Türk lojistik sektörü bölgenin parlayan yıldızı oldu

Sınır kapılarında bekleme konusu olmasa ve hızlı gidip gelebilsek gerçekten filolar ihracata yetmeyecek.

Türk lojistik sektörü, sektörel raporlarda önümüzdeki 10 yıllar içerisinde beklenen büyüme hedeflerini pandemi sürecinde aşmayı başardı. Global lojistik ağında 2020 yılında patlak veren konteyner krizi ve Japon ticaret gemisinin 6 gün boyunca Süveyş Kanalını tıkamasıyla büyük kayıp yaşanan sektörde, Türkiye’nin 58 ülkeye karayoluyla gidilebiliyor olması bu süreçten en az zararla etkilenmesini sağladı. İhracat taşımacılığında denizyolu taşımacılığı yüzde 60’lık payını korurken bu oran karayolu ile birleştiğinde yüzde 90’ı aşıyor. 2020’de artan demiryolu hacmine rağmen demiryolu taşımacılığının toplam ihracattan aldığı pay yüzde 1’de kalıyor. Türkiye’deki lojistik sektörünün en önemli avantajları; AB pazarına olan yakınlığı, iş gücü ve enerjideki rekabet gücü.

Deniz yolu taşımacılığında yaşanan konteyner krizine rağmen TIR’lar konusunda ciddi bir sorun yaşanmadığını dile getiren Şener, “Asya’dan gelen ürünlerde yılın önemli bir kısmında konteyner sorunu yaşandı ve konteyner bulunamadı. Süveyş Kanalı’nda geçici de olsa kapanmalar oldu.
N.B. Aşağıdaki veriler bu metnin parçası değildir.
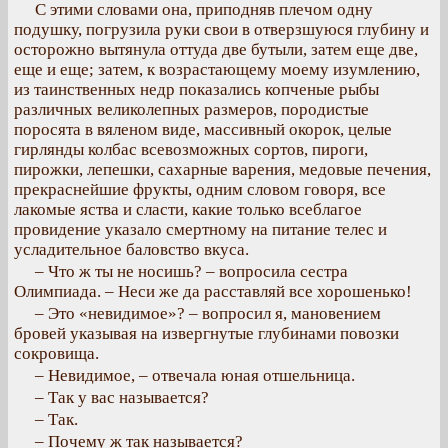
С этими словами она, приподняв плечом одну
подушку, погрузила руки свои в отверзшуюся глубину и
осторожно вытянула оттуда две бутыли, затем еще две,
еще и еще; затем, к возрастающему моему изумлению,
из таинственных недр показались копченые рыбы
различных великолепных размеров, породистые
поросята в вяленом виде, массивный окорок, целые
гирлянды колбас всевозможных сортов, пироги,
пирожки, лепешки, сахарные варения, медовые печения,
прекраснейшие фрукты, одним словом говоря, все
лакомые яства и сласти, какие только всеблагое
провидение указало смертному на питание телес и
усладительное баловство вкуса.
– Что ж ты не носишь? – вопросила сестра
Олимпиада. – Неси же да расставляй все хорошенько!
– Это «невидимое»? – вопросил я, мановением
бровей указывая на извергнутые глубинами повозки
сокровища.
– Невидимое, – отвечала юная отшельница.
– Так у вас называется?
– Так.
– Почему ж так называется?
Avrupa’daki tedarik ciddi ölçüde aksadı. Tüm bunlara ek olarak otomotiv üretiminde çip sorunu yaşandı. Böyle olunca Türkiye can simidi gibi Avrupa’nın imdadına yetişti. Ticaretimizin yaklaşık yarısını yaptığımız Avrupa’ya karayolu filomuzun gücü sayesinde hızlı ve vaktinde ulaştık” şeklinde konuşuyor.

Yaşanan politik sorunlar nedeniyle Ortadoğu’ya gidemeyen ve beklemede olan TIR’ların, artan talep nedeniyle Avrupa’ya yönlendirildiğini belirten Şener, buna rağmen siparişlere yine de yetişmekte zorlanıldığını ifade ediyor. Şener, “2020’ye göre karayolu çıkışlarına baktığımızda yüzde 20’yi aşan bir artış var. Sınır kapılarında bekleme konusu olmasa ve hızlı gidip gelebilsek gerçekten filolar ihracata yetmeyecek. Araç filosu olarak uluslararası TIR filomuz 63 bin civarında, filo yüzde 5 civarında yatırım yaptı ama sektörün yatırım iştahı çok yüksek” diye belirtiyor.